#### [Problem to solve]
Your answer should be the lines of the data below that contain "Vers".

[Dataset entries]
<<<<
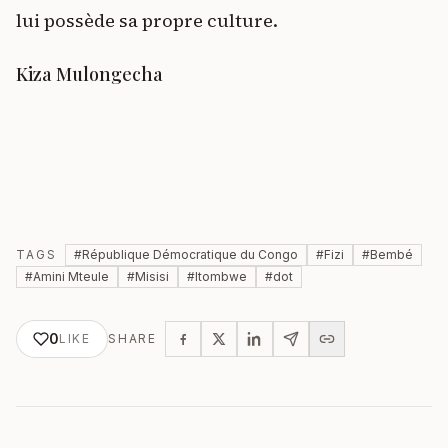
lui possède sa propre culture.
Kiza Mulongecha
TAGS
#
République Démocratique du Congo
#
Fizi
#
Bembé
#
Amini Mteule
#
Misisi
#
Itombwe
#
dot
0
LIKE
SHARE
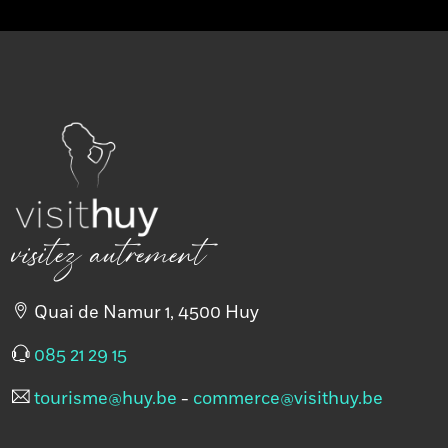
info@atelierrock.be
Adresse
e-mail
Site
https://www.atelierrock.be/
Web
+
visitez autrement
−
×
Concert des
Quai de Namur 1, 4500 Huy
élèves de
085 21 29 15
l'Atelier Rock
tourisme@huy.be
-
commerce@visithuy.be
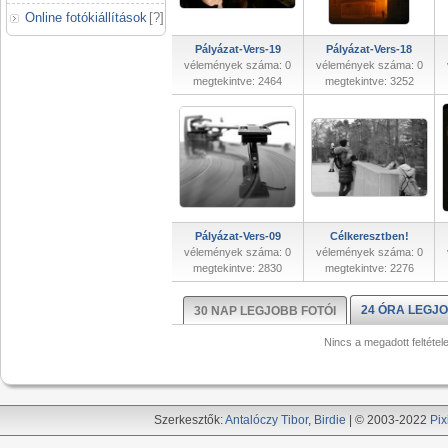
Online fotókiállítások
[
?
]
Pályázat-Vers-19
Pályázat-Vers-18
vélemények száma: 0
vélemények száma: 0
megtekintve: 2464
megtekintve: 3252
Pályázat-Vers-09
Célkeresztben!
vélemények száma: 0
vélemények száma: 0
megtekintve: 2830
megtekintve: 2276
24 ÓRA LEGJO
30 NAP LEGJOBB FOTÓI
Nincs a megadott feltétel
Szerkesztők:
Antalóczy Tibor
,
Birdie
| © 2003-2022
Pix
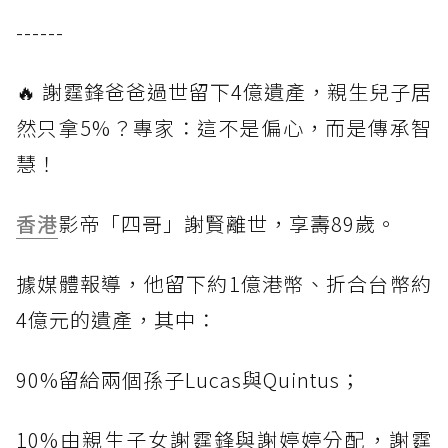
------
🔥 謝霆鋒爸爸過世留下4億遺產，親生兒子居
然只拿5%？專家：這不是偏心，而是傳承智
慧！
香港
影帝「四哥」謝賢離世，享壽89歲。
據媒體報導，他留下約1億港幣、折合台幣約
4億元的遺產，其中：
90%留給兩個孫子Lucas與Quintus；
10%由親生子女謝霆鋒與謝婷婷分配，謝霆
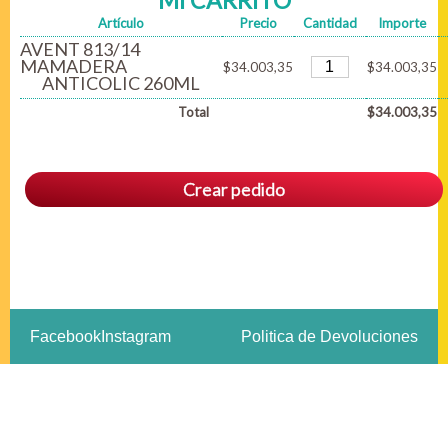
MI CARRITO
Artículo
Precio
Cantidad
Importe
AVENT 813/14
MAMADERA
$34.003,35
$34.003,35
ANTICOLIC 260ML
Total
$34.003,35
Crear pedido
Facebook
Instagram
Politica de Devoluciones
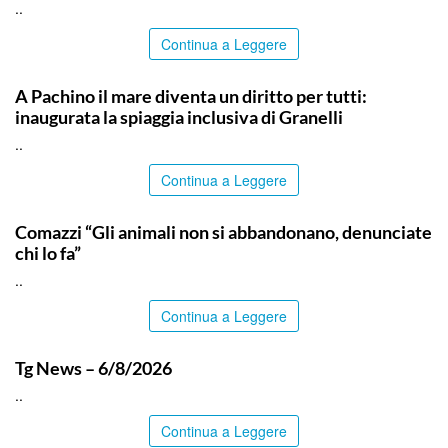
..
Continua a Leggere
SIRACUSA
A Pachino il mare diventa un diritto per tutti:
inaugurata la spiaggia inclusiva di Granelli
..
Continua a Leggere
ITALPRESS
Comazzi “Gli animali non si abbandonano, denunciate
chi lo fa”
..
Continua a Leggere
ITALPRESS
Tg News – 6/8/2026
..
Continua a Leggere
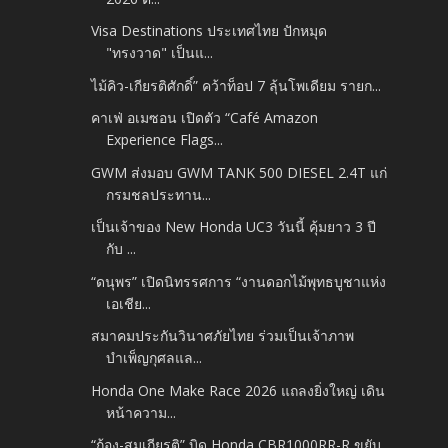
Visa Destinations ประเทศไทย ปักหมุด
"ทรงวาด" เป็นแ...
ไม้คิว-เกียรติศักดิ์” คว้าท็อป 7 ลุ้นโพเดียม รายก...
คาเฟ่ อเมซอน เปิดตัว “Café Amazon
Experience Flags...
GWM ส่งมอบ GWM TANK 500 DIESEL 2.4T แก่
กรมชลประทาน...
เป็นเจ้าของ New Honda UC3 วันนี้ คุ้มยาว 3 ปี
กับ ...
“ดนุพร” เปิดนิทรรศการ “งานดอกไม้พุทธบูชาแห่ง
เอเชีย...
สมาคมประกันวินาศภัยไทย ร่วมเป็นเจ้าภาพ
บำเพ็ญกุศลแล...
Honda One Make Race 2026 แถลงยิ่งใหญ่ เดิน
หน้าความ...
“ก้อง-สมเกียรติ” บิด Honda CBR1000RR-R ขยับ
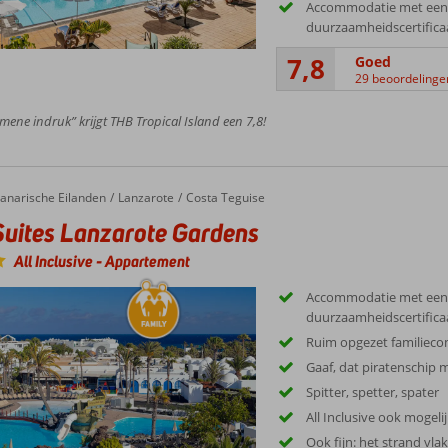
Accommodatie met een
duurzaamheidscertifica
7,8
Goed
29 beoordelinge
mene indruk” krijgt THB Tropical Island een 7,8!
tes Lanzarote Gardens
anarische Eilanden
Lanzarote
Costa Teguise
uites Lanzarote Gardens
All Inclusive
-
Appartement
Accommodatie met een
duurzaamheidscertifica
Ruim opgezet familiec
Gaaf, dat piratenschip m
Spitter, spetter, spater
All Inclusive ook mogeli
Ook fijn: het strand vlak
>>>>
#### [Reply]
Pályázat-Vers-19
Pályázat-Vers-18
Pályázat-Vers-09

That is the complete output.